◆ What you need to do
Transcribe only the lines in the data below falling between the line with "Очень интересные поделки получаются из" and the line with "comunicado, pero el", including those two lines, and leave out any picture.

Collected data
▼

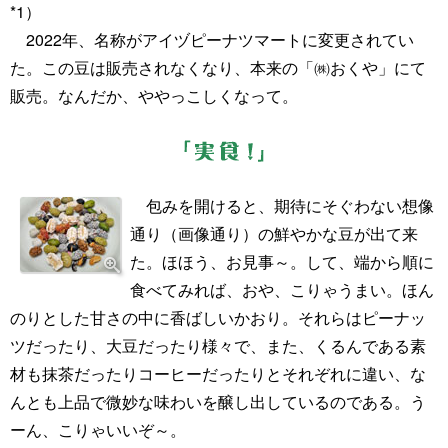
*1）
2022年、名称がアイヅピーナツマートに変更されてい
た。この豆は販売されなくなり、本来の「㈱おくや」にて
販売。なんだか、ややっこしくなって。
包みを開けると、期待にそぐわない想像
通り（画像通り）の鮮やかな豆が出て来
た。ほほう、お見事～。して、端から順に
食べてみれば、おや、こりゃうまい。ほん
のりとした甘さの中に香ばしいかおり。それらはピーナッ
ツだったり、大豆だったり様々で、また、くるんである素
材も抹茶だったりコーヒーだったりとそれぞれに違い、な
んとも上品で微妙な味わいを醸し出しているのである。う
ーん、こりゃいいぞ～。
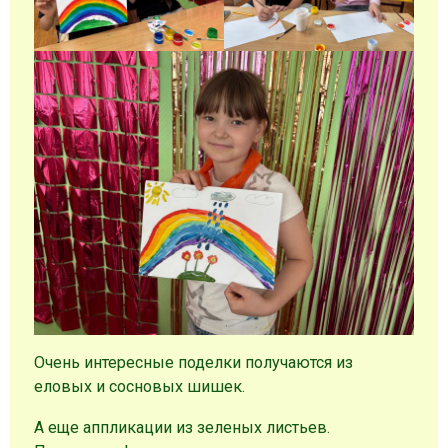
Очень интересные поделки получаются из
еловых и сосновых шишек.
А еще аппликации из зеленых листьев.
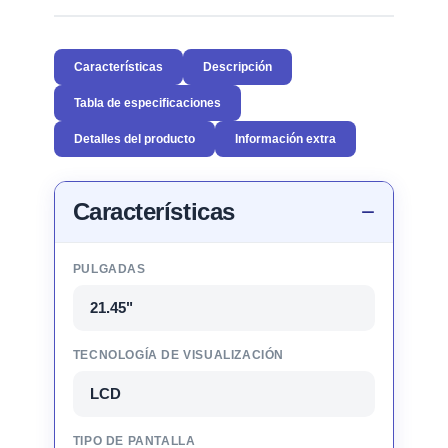
Características
Descripción
Tabla de especificaciones
Detalles del producto
Información extra
Características
PULGADAS
21.45"
TECNOLOGÍA DE VISUALIZACIÓN
LCD
TIPO DE PANTALLA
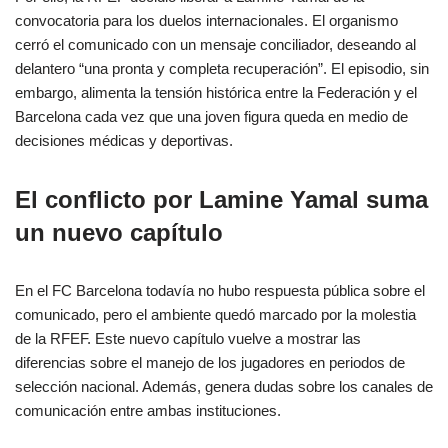
convocatoria para los duelos internacionales. El organismo
cerró el comunicado con un mensaje conciliador, deseando al
delantero “una pronta y completa recuperación”. El episodio, sin
embargo, alimenta la tensión histórica entre la Federación y el
Barcelona cada vez que una joven figura queda en medio de
decisiones médicas y deportivas.
El conflicto por Lamine Yamal suma
un nuevo capítulo
En el FC Barcelona todavía no hubo respuesta pública sobre el
comunicado, pero el ambiente quedó marcado por la molestia
de la RFEF. Este nuevo capítulo vuelve a mostrar las
diferencias sobre el manejo de los jugadores en periodos de
selección nacional. Además, genera dudas sobre los canales de
comunicación entre ambas instituciones.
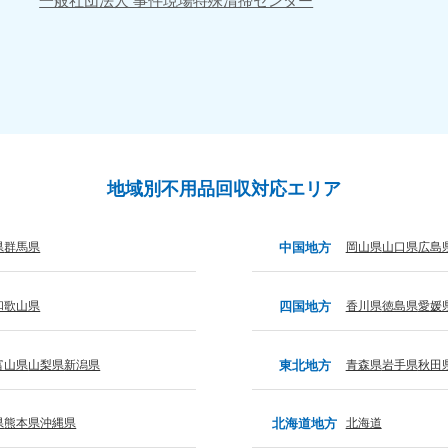
一般社団法人 事件現場
特殊清掃センター
80-
050-1880-
050-18
9896
受付時間
9:00
0〜19:00 年中無休
受付時間
9:00〜19:00 年中無休
九州・沖縄
佐賀県
長崎県
鹿児
80-
050-1880-9891
050-18
地域別不用品回収対応エリア
9889
受付時間
9:00〜19:00 年中無休
0〜19:00 年中無休
受付時間
9:00
県
群馬県
中国地方
岡山県
山口県
広島
宮崎県
熊本県
沖
80-
050-1880-
050-18
9892
受付時間
9:00
和歌山県
四国地方
香川県
徳島県
愛媛
0〜19:00 年中無休
受付時間
9:00〜19:00 年中無休
富山県
山梨県
新潟県
東北地方
青森県
岩手県
秋田
県
熊本県
沖縄県
北海道地方
北海道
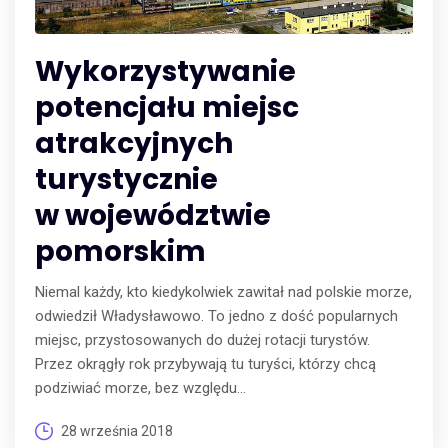
Wykorzystywanie
potencjału miejsc
atrakcyjnych
turystycznie
w województwie
pomorskim
Niemal każdy, kto kiedykolwiek zawitał nad polskie morze,
odwiedził Władysławowo. To jedno z dość popularnych
miejsc, przystosowanych do dużej rotacji turystów.
Przez okrągły rok przybywają tu turyści, którzy chcą
podziwiać morze, bez względu...
28 września 2018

▲

◆ Output for this exercise
Очень интересные поделки получаются из
еловых и сосновых шишек.
А еще аппликации из зеленых листьев.
Características
Descripción
Tabla de especificaciones
Detalles del producto
Información extra
Características
PULGADAS
21.45"
TECNOLOGÍA DE VISUALIZACIÓN
LCD
TIPO DE PANTALLA
convocatoria para los duelos internacionales. El organismo
cerró el comunicado con un mensaje conciliador, deseando al
delantero “una pronta y completa recuperación”. El episodio, sin
embargo, alimenta la tensión histórica entre la Federación y el
Barcelona cada vez que una joven figura queda en medio de
decisiones médicas y deportivas.
El conflicto por Lamine Yamal suma
un nuevo capítulo
En el FC Barcelona todavía no hubo respuesta pública sobre el
comunicado, pero el ambiente quedó marcado por la molestia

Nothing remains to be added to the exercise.